Esta terrible vejación de lo más sagrado de la memoria de Francia tuvo ecos en otras muchas revoluciones, tanto liberales como marxistas, de los siglos XIX y XX. Un caso particularmente vergonzoso lo encontramos en España en la profanación del cadáver del que probablemente haya sido el gobernante más grande que jamás hayamos tenido: el Emperador Carlos V.
Durante los desórdenes de Septiembre de la Revolución Gloriosa (sic) de 1868 elementos revolucionarios abrieron la sepultura del Emperador en el Monasterio de El Escorial y el cadáver fue profanado y expuesto públicamente a la curiosidad de los lugareños. Partes de su cuerpo fueron mutilados y puestos en venta, siendo la historia de los avatares de su dedo meñique particularmente atrabiliaria. Pero aquí no terminó la cosa. En el año 1936 los milicianos exhumaron por segunda vez la tumba del César Carlos, lo cual resulta revelador de una tendencia profanadora inserta en el ADN revolucionario.

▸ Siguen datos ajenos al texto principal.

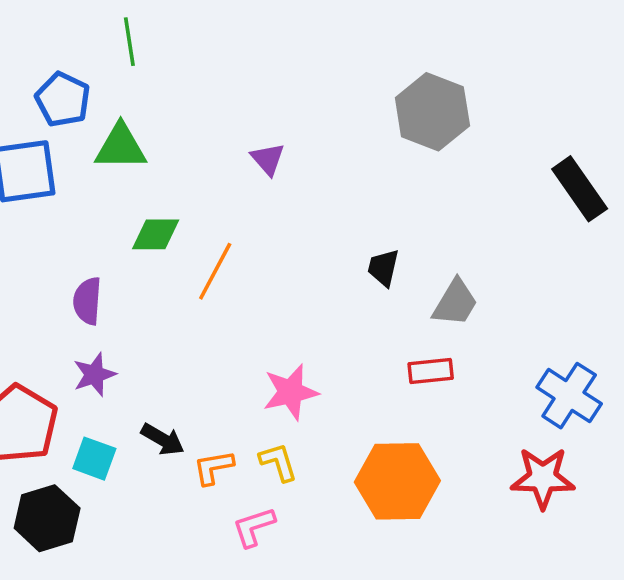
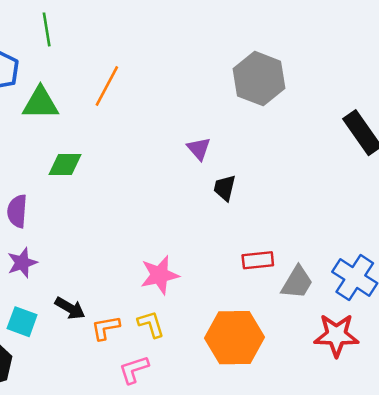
purple triangle: (268, 159) -> (199, 149), moved
orange line: (215, 271) -> (107, 86), moved
gray trapezoid: (455, 303) -> (297, 282), moved

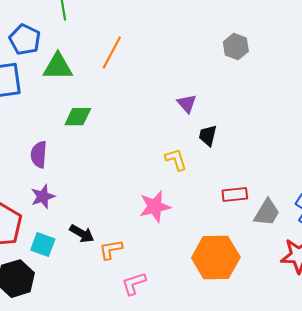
gray hexagon: (259, 79) -> (236, 47), size x0.6
yellow L-shape: (151, 324) -> (176, 160), moved

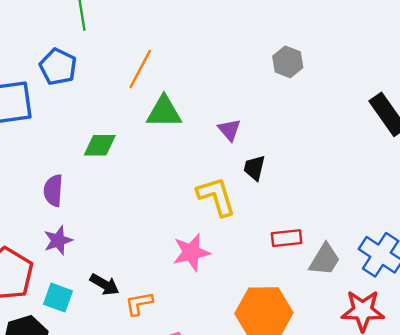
blue pentagon: (25, 40) -> (58, 67), moved
green triangle: (58, 67) -> (164, 112), moved
yellow L-shape: (176, 160) -> (216, 196), size x1.5

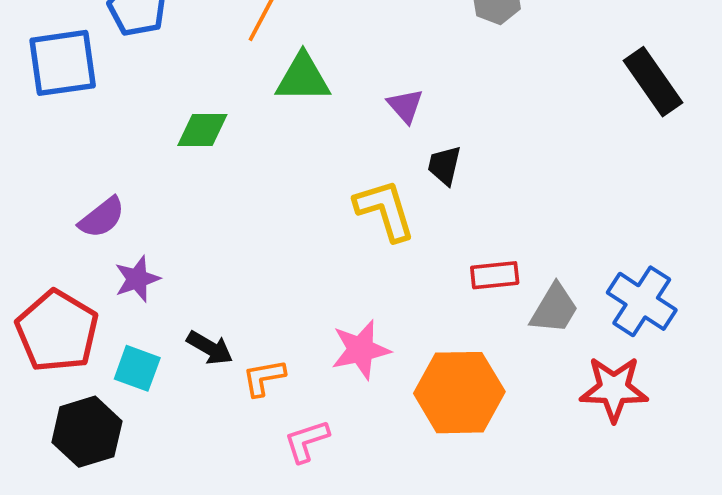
purple semicircle: (53, 190) -> (102, 218), moved, turned -132
pink star: (191, 252) -> (361, 350), moved

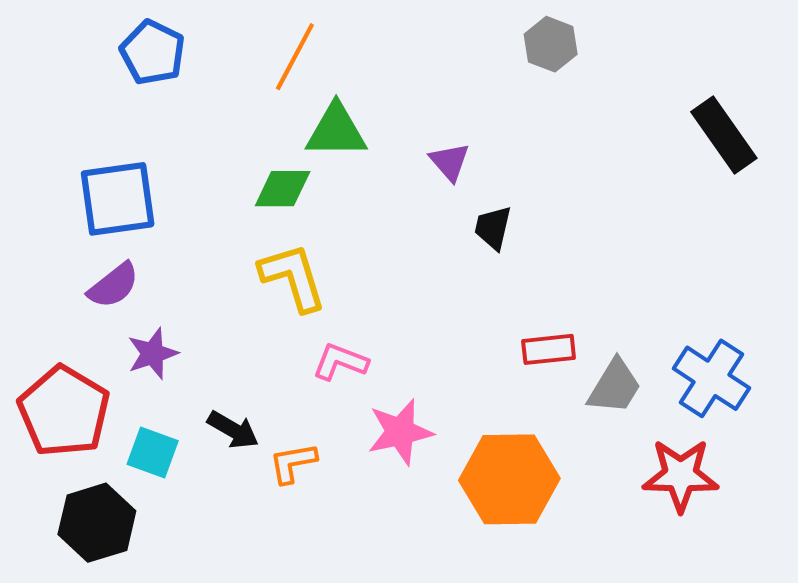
blue square: (63, 63) -> (118, 199), moved
green diamond: (202, 130) -> (283, 189), moved
yellow L-shape: (385, 210) -> (293, 277), moved
pink L-shape: (307, 441) -> (340, 362), moved, turned 39

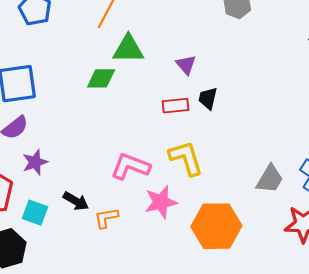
yellow L-shape: (293, 277) -> (186, 158), moved
red rectangle: (549, 349) -> (175, 106), moved
pink L-shape: (340, 362) -> (130, 166), size x1.4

La Revolución Cultural de la China de Mao es quizá el último ejemplo a gran escala de necrofagia política. La Guardia Roja no sólo acosó a profesores e hizo quemas públicas de libros, también destruyó sistemáticamente venerables monumentos históricos (templos confucianos, monasterios budistas, iglesia cristianas, antiguas bibliotecas…). Entre esos monumentos del pasado, las tumbas fueron objeto predilecto de ataque. Así, el Cementerio de los descendientes de Confucio en Qufu fue atacado por la Guardia Roja en noviembre de 1966 y algunos de los que allí descansaban fueron desenterrados y ahorcados. También la tumba del Emperador Wanli (Dinastía Ming) fue profanada. Los restos del Emperador y sus consortes fueron arrastrados fuera, sometidos a un juicio sumarísimo y luego quemados. En definitiva, se podría concluir diciendo que no hay revolución sin profanación.